EXERCISE OBJECTIVE
The answer must consist solely of the lines from the line with "Productos de seguridad" to the end of the data below, transcribed exactly and with no pictures.

++++++++

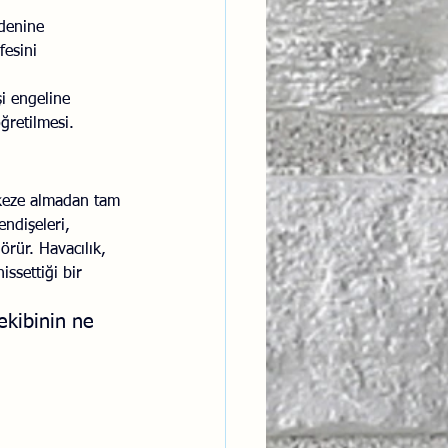
denine 
esini 
şi engeline 
ğretilmesi.
rkeze almadan tam 
ndişeleri, 
örür. Havacılık, 
hissettiği bir 
ekibinin ne 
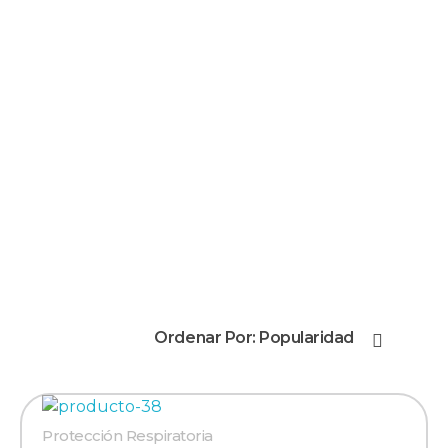
+51 987 397 525
+51 987 399 374
Grupo C&P | Abastecedor Industrial
Productos de seguridad industrial, por mayor y menor, al rubro minero, industrial, petrolero, alimenticio y afines.
Ordenar Por:
Popularidad
Protección Respiratoria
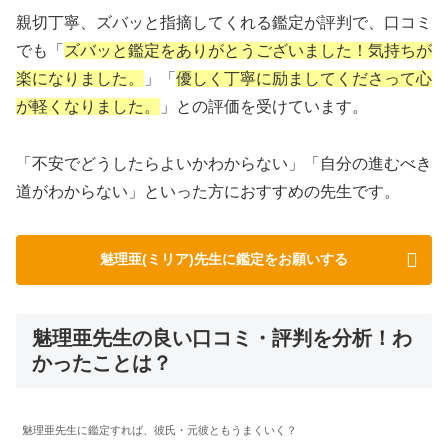
親切丁寧、ズバッと指摘してくれる鑑定が評判で、口コミ
でも「
ズバッと鑑定をありがとうございました！気持ちが
楽になりました。
」「
優しく丁寧に励ましてくださって心
が軽くなりました。
」との評価を受けています。
「不安でどうしたらよいかわからない」「自分の進むべき
道がわからない」といった方におすすめの先生です。
魅理亜(ミリア)先生に鑑定をお願いする
魅理亜先生の良い口コミ・評判を分析！わ
かったことは？
魅理亜先生に鑑定すれば、彼氏・元彼ともうまくいく？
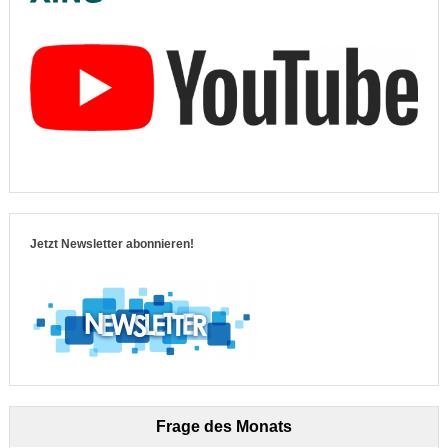
Jetzt Newsletter abonnieren!
Frage des Monats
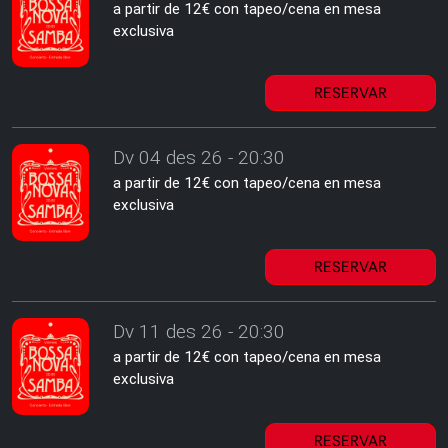
a partir de 12€ con tapeo/cena en mesa
exclusiva
RESERVAR
Dv 04 des 26 - 20:30
a partir de 12€ con tapeo/cena en mesa
exclusiva
RESERVAR
Dv 11 des 26 - 20:30
a partir de 12€ con tapeo/cena en mesa
exclusiva
RESERVAR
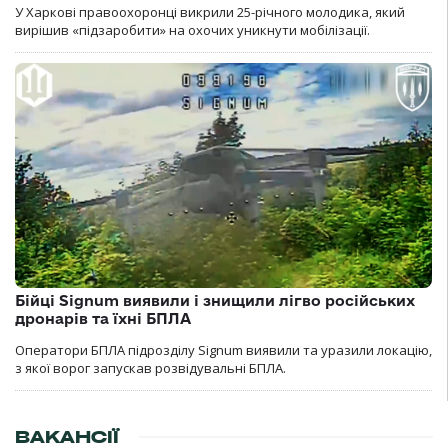
У Харкові правоохоронці викрили 25-річного молодика, який
вирішив «підзаробити» на охочих уникнути мобілізації.
Бійці Signum виявили і знищили лігво російських
дронарів та їхні БПЛА
Оператори БПЛА підрозділу Signum виявили та уразили локацію,
з якої ворог запускав розвідувальні БПЛА.
ВАКАНСІЇ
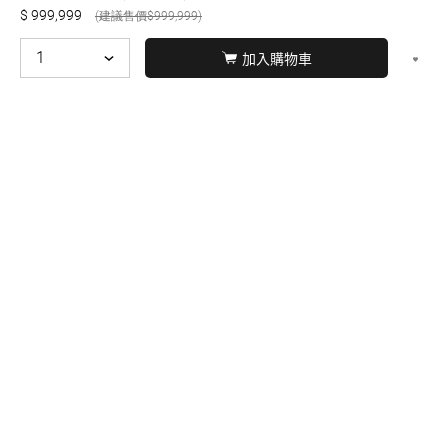
999,999
999,999
加入購物車
© BERNARD 2021
WEBDESIGN
聯絡我們
Facebook
yochen893
WhatsApp
15060750192
本站商品，皆是正品公司貨
本站保留接受訂單與否的
權利
本網站之商品可配送大陸地區，運費歡迎來電或來
信洽詢
店面不時有客戶光臨購買或詢問，若電話忙線或
無人回覆敬請見諒，請稍後再撥。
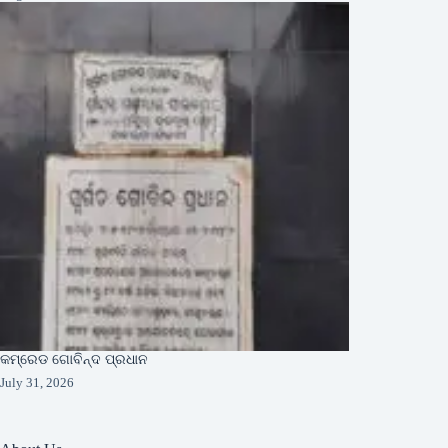
କମ୍ରେଡ ଗୋବିନ୍ଦ ପ୍ରଧାନ
July 31, 2026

++++++++

WRITTEN RESPONSE
Productos de seguridad industrial, por mayor y menor, al rubro minero, industrial, petrolero, alimenticio y afines.
Ordenar Por:
Popularidad
Protección Respiratoria
親切丁寧、ズバッと指摘してくれる鑑定が評判で、口コミ
でも「
ズバッと鑑定をありがとうございました！気持ちが
楽になりました。
」「
優しく丁寧に励ましてくださって心
が軽くなりました。
」との評価を受けています。
「不安でどうしたらよいかわからない」「自分の進むべき
道がわからない」といった方におすすめの先生です。
魅理亜(ミリア)先生に鑑定をお願いする
魅理亜先生の良い口コミ・評判を分析！わ
かったことは？
魅理亜先生に鑑定すれば、彼氏・元彼ともうまくいく？
Jetzt Newsletter abonnieren!
Frage des Monats
a partir de 12€ con tapeo/cena en mesa
exclusiva
RESERVAR
Dv 04 des 26 - 20:30
a partir de 12€ con tapeo/cena en mesa
exclusiva
RESERVAR
Dv 11 des 26 - 20:30
a partir de 12€ con tapeo/cena en mesa
exclusiva
RESERVAR
У Харкові правоохоронці викрили 25-річного молодика, який
вирішив «підзаробити» на охочих уникнути мобілізації.
Бійці Signum виявили і знищили лігво російських
дронарів та їхні БПЛА
Оператори БПЛА підрозділу Signum виявили та уразили локацію,
з якої ворог запускав розвідувальні БПЛА.
ВАКАНСІЇ
999,999
999,999
加入購物車
© BERNARD 2021
WEBDESIGN
聯絡我們
Facebook
yochen893
WhatsApp
15060750192
本站商品，皆是正品公司貨
本站保留接受訂單與否的
權利
本網站之商品可配送大陸地區，運費歡迎來電或來
信洽詢
店面不時有客戶光臨購買或詢問，若電話忙線或
無人回覆敬請見諒，請稍後再撥。
କମ୍ରେଡ ଗୋବିନ୍ଦ ପ୍ରଧାନ
July 31, 2026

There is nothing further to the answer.